Um livro é mais do que a narrativa que ele mesmo propõe. Por trás das escolhas de formato, fonte, papel e extensão, há a própria história do processo de produção da obra, um caminho árduo omitido do seu enredo, mas que o influencia direta ou indiretamente. Entre a ideia e a materialização dela, existem diversos obstáculos e prazeres a serem incorporados e redescobertos na obra. Um outro pastoreio, escrito por Rodrigo dMart e ilustrado por Indio San, é um dos casos em que essa interferência se torna um elemento importante para a própria realização do produto.

A dupla gaúcha enfrentou bem mais que angústias criativas para concluir o livro. Sim, claro que elas existiram - durante cinco anos, eles produziram quatro “bonecas” (versões impressas) de Um outro pastoreio, e o roteiro, que antes tinha 10 páginas, passou a ter mais de 100. Assim, o trabalho sofreu mutações profundas desde sua aparentemente simples proposta inicial: a de recontar a lenda popular do Negrinho do Pastoreio, uma das mais conhecidas no Rio Grande do Sul, em uma união singular de texto e ilustrações.

Segundo Rodrigo dMart, que veio ao Recife e a Olinda recentemente para divulgar a obra, a ideia original era dar uma roupagem contemporânea à história, mais conhecida na versão regionalista do escritor João Simões Lopes Neto. Na narrativa popular, o Negrinho é um escravo maltratado e espancado por seu dono por não conseguir capturar de volta um cavalo. Mas seu sofrimento é recompensado: passa a ser protegido por Nossa Senhora e espécie de padroeiro dos que precisam encontrar algum objeto perdido.

“Nós partimos de duas hipóteses. Primeiro, e se o Negrinho do Pastoreio não fosse um escravo, mas um ser elemental, uma espécie de arquétipo mitológico? Segundo, e se a santa da lenda, que acaba tendo uma denotação mais católica, apesar disso não ser explícito, fosse na verdade um entidade ligada aos orixás?”, expõe o autor, também jornalista e músico. Com esse foco, a dupla juntou à lenda as histórias de culturas e religiões africanas. Um outro pastoreio tem uma construção narrativa fragmentada, contada por meio da união de texto com fotografias, desenhos, bonecos e ilustrações digitais. Simão é um velho que caminha à noite até encontrar um menino, passando a apresentar-lhe e aos leitores a lenda do Negrinho do Pastoreio, revelando também aos poucos o envolvimento dos orixás nessa trama. Aparentemente complexo, esse fluxo acontece naturalmente, mediado pela bela relação entre as sombrias e habilidosas ilustrações de Indio San e o texto lírico, com tom de fábula, tecido por Rodrigo, também composto por poemas e cantos.
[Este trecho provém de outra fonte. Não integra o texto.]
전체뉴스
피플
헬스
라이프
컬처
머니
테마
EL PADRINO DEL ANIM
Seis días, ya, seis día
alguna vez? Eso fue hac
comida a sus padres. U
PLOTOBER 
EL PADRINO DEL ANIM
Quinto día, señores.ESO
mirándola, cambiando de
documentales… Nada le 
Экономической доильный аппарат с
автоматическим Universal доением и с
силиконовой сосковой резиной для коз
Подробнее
Como o autor aponta, a escolha da temática dos orixás demandou uma pesquisa extensa – evidenciada no material extra, que traz a versão original da lenda, um glossário e outros textos -, que foi desde a consulta de documentos e livros até a visita a terreiros. “Eu não me considero de religião nenhuma, sou apenas muito curioso por elementos de qualquer mitologia. A dos orixás é muito interessante porque não tem, diferentemente de outras, como a do islamismo, do catolicismo, do judaísmo, uma característica moralista. Os deuses erram, acertam, sacaneiam, choram, brigam, morrem, renascem”, descreve o autor. “É uma grande telenovela.”

DIVERSIDADE DE GÊNEROS
Um dos diferenciais de Um outro pastoreio é a impossibilidade de conseguir encaixá-lo em um gênero específico. Está longe de ser uma narrativa ilustrada, porque muitas vezes os desenhos têm balões e são protagonistas das páginas. E, mesmo que em alguns momentos traga páginas em formato de quadrinhos e verdadeiras cenas construídas apenas com ilustração, o livro também não fica muito tempo nessa opção. Talvez o termo novela gráfica – em um sentido diferente do associado às HQs – seja a denominação mais próxima.
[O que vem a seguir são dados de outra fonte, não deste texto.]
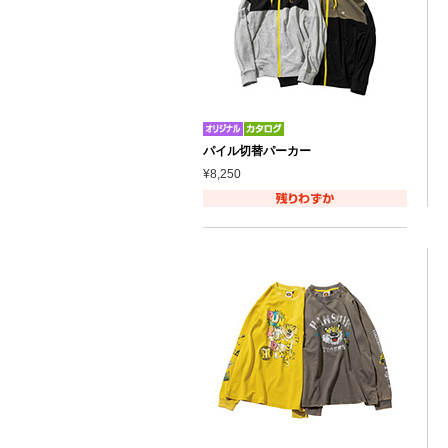
パイル切替パーカー
¥8,250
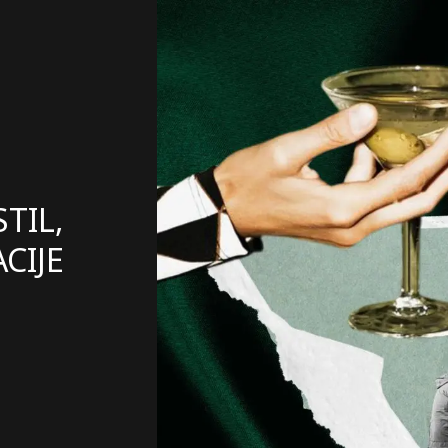
TIL,
CIJE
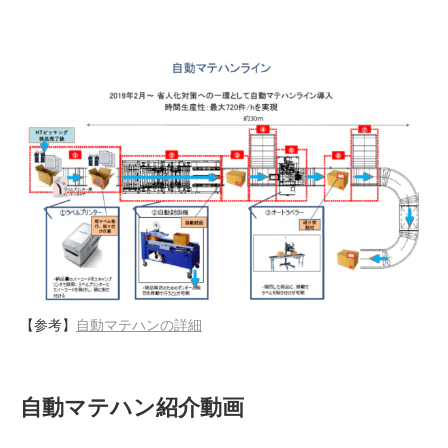
【参考】
自動マテハンの詳細
自動マテハン紹介動画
“Quando o projeto começou, a ideia era que, cada página de desenho abstrato viesse com um trecho de poesia, mas isso só serviria se a gente ficasse muito próximo do enredo tradicional da lenda”, conta Rodrigo. Quando os dois decidiram criar em cima da narrativa original, foi necessária uma nova forma de contar. “Nessas idas e vindas, o Indio foi pesquisando vários caminhos, que acabaram levando-o de volta a um projeto da faculdade de stop motion com bonecos. O livro virou quase uma fotonovela, com balões e tudo”, lembra o escritor.
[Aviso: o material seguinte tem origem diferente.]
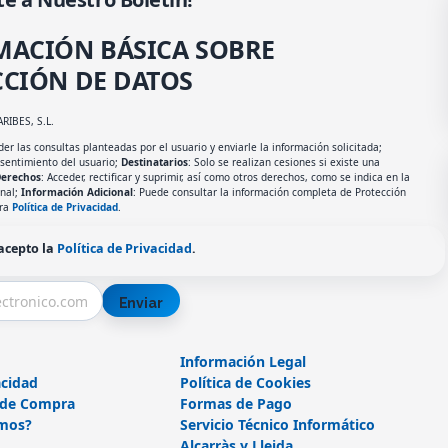
MACIÓN BÁSICA SOBRE
CIÓN DE DATOS
ARIBES, S.L.
er las consultas planteadas por el usuario y enviarle la información solicitada;
nsentimiento del usuario;
Destinatarios
: Solo se realizan cesiones si existe una
erechos
: Acceder, rectificar y suprimir, así como otros derechos, como se indica en la
onal;
Información Adicional
: Puede consultar la información completa de Protección
tra
Política de Privacidad
.
 acepto la
Política de Privacidad
.
Enviar
Información Legal
acidad
Política de Cookies
 de Compra
Formas de Pago
mos?
Servicio Técnico Informático
Alcarràs y Lleida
A negociação foi árdua para achar o ponto de equilíbrio entre texto e imagem. “Na verdade, se não tivéssemos lançado, ainda estaríamos mexendo no livro, seria uma alquimia eterna”, brinca Rodrigo. Um atestado disso é a quantidade de versões impressas, que foram incorporadas às apresentações da obra que os autores fazem durantes as turnês pelo país. O caminho percorrido até o resultado final se tornou mais uma narrativa do livro, uma história exterior à obra, mas que passou a ser fundamental para também entendê-la – e valorizá-la ainda mais.

Depois de várias tentativas de convencer editoras a aceitarem o projeto e de também “bater na trave” em editais de fomento, a dupla decidiu partir para um caminho próprio, tão difundido atualmente: o financiamento coletivo, ou crowdfunding. “O que fizemos mesmo foi uma boa e velha ação entre amigos. Só que talvez essa fórmula de publicação do livro tenha chamado a atenção das pessoas. Isso está muito em voga hoje ”, opina o autor.

Segundo Rodrigo, com a opção feita, o cálculo para definir o valor necessário foi simples: eles queriam custear uma tiragem de mil exemplares, caixas e embalagens e também envio para os colaboradores. Esperavam que cada um dos dois convencesse cerca de 50 amigos a ajudar com R$ 100. “Para nossa surpresa, em pouco mais de três semanas, a gente conseguiu vender 160 cotas”.

A contribuição dava direito a duas cópias em capa dura, coloridas, numeradas e autografadas, com o envio incluso. “Uma coisa boa foi que nós conseguimos essas vitórias depois de ouvir das editoras coisas desse tipo: ‘Como é? Vocês querem editar em capa dura? Colorido? Com papel especial? Vocês estão loucos, não é viável’”, recorda Rodrigo. As rejeições iam pelo mesmo caminho. “Elas sempre foram reclamando do custo, nunca ninguém fez sugestões ou questionamentos ao livro. Ninguém se preocupava em fazer o papel de editor. Então, no fim, foi necessário que nós também aprendêssemos a editar a nós mesmos, o que foi um trabalho doloroso”, conta.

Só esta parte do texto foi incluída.